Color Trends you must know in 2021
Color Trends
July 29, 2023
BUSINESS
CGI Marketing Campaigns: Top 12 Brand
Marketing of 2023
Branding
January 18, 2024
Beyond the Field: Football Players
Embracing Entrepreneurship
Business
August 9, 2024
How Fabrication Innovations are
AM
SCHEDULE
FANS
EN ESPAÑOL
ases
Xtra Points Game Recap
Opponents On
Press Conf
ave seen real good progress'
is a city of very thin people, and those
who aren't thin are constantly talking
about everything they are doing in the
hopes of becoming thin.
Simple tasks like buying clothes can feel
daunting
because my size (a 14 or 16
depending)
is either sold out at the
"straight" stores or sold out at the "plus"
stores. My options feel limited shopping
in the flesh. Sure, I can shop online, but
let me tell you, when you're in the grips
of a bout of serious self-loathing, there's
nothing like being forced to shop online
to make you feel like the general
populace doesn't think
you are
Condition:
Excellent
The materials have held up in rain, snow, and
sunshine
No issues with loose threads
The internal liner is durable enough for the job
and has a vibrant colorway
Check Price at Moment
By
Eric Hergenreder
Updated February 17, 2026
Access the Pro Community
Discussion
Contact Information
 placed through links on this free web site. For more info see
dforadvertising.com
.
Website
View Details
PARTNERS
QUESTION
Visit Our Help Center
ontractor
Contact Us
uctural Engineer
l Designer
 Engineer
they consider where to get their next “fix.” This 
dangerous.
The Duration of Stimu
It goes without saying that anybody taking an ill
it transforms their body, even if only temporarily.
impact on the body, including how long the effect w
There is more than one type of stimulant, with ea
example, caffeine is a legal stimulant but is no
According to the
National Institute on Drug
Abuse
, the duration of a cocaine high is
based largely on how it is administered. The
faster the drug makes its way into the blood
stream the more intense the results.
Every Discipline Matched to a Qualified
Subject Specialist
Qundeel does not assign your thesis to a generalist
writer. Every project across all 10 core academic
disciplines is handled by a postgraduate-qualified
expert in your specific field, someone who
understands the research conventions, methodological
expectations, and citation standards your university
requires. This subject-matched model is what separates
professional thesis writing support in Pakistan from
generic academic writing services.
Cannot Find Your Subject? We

★ ★ ★ ★ ★ ★ ★

TASK:
Please print each entry once more, exactly as it reads.

TASK SOLUTION:
Color Trends you must know in 2021
Color Trends
July 29, 2023
BUSINESS
CGI Marketing Campaigns: Top 12 Brand
Marketing of 2023
Branding
January 18, 2024
Beyond the Field: Football Players
Embracing Entrepreneurship
Business
August 9, 2024
How Fabrication Innovations are
AM
SCHEDULE
FANS
EN ESPAÑOL
ases
Xtra Points Game Recap
Opponents On
Press Conf
ave seen real good progress'
is a city of very thin people, and those
who aren't thin are constantly talking
about everything they are doing in the
hopes of becoming thin.
Simple tasks like buying clothes can feel
daunting
because my size (a 14 or 16
depending)
is either sold out at the
"straight" stores or sold out at the "plus"
stores. My options feel limited shopping
in the flesh. Sure, I can shop online, but
let me tell you, when you're in the grips
of a bout of serious self-loathing, there's
nothing like being forced to shop online
to make you feel like the general
populace doesn't think
you are
Condition:
Excellent
The materials have held up in rain, snow, and
sunshine
No issues with loose threads
The internal liner is durable enough for the job
and has a vibrant colorway
Check Price at Moment
By
Eric Hergenreder
Updated February 17, 2026
Access the Pro Community
Discussion
Contact Information
 placed through links on this free web site. For more info see
dforadvertising.com
.
Website
View Details
PARTNERS
QUESTION
Visit Our Help Center
ontractor
Contact Us
uctural Engineer
l Designer
 Engineer
they consider where to get their next “fix.” This 
dangerous.
The Duration of Stimu
It goes without saying that anybody taking an ill
it transforms their body, even if only temporarily.
impact on the body, including how long the effect w
There is more than one type of stimulant, with ea
example, caffeine is a legal stimulant but is no
According to the
National Institute on Drug
Abuse
, the duration of a cocaine high is
based largely on how it is administered. The
faster the drug makes its way into the blood
stream the more intense the results.
Every Discipline Matched to a Qualified
Subject Specialist
Qundeel does not assign your thesis to a generalist
writer. Every project across all 10 core academic
disciplines is handled by a postgraduate-qualified
expert in your specific field, someone who
understands the research conventions, methodological
expectations, and citation standards your university
requires. This subject-matched model is what separates
professional thesis writing support in Pakistan from
generic academic writing services.
Cannot Find Your Subject? We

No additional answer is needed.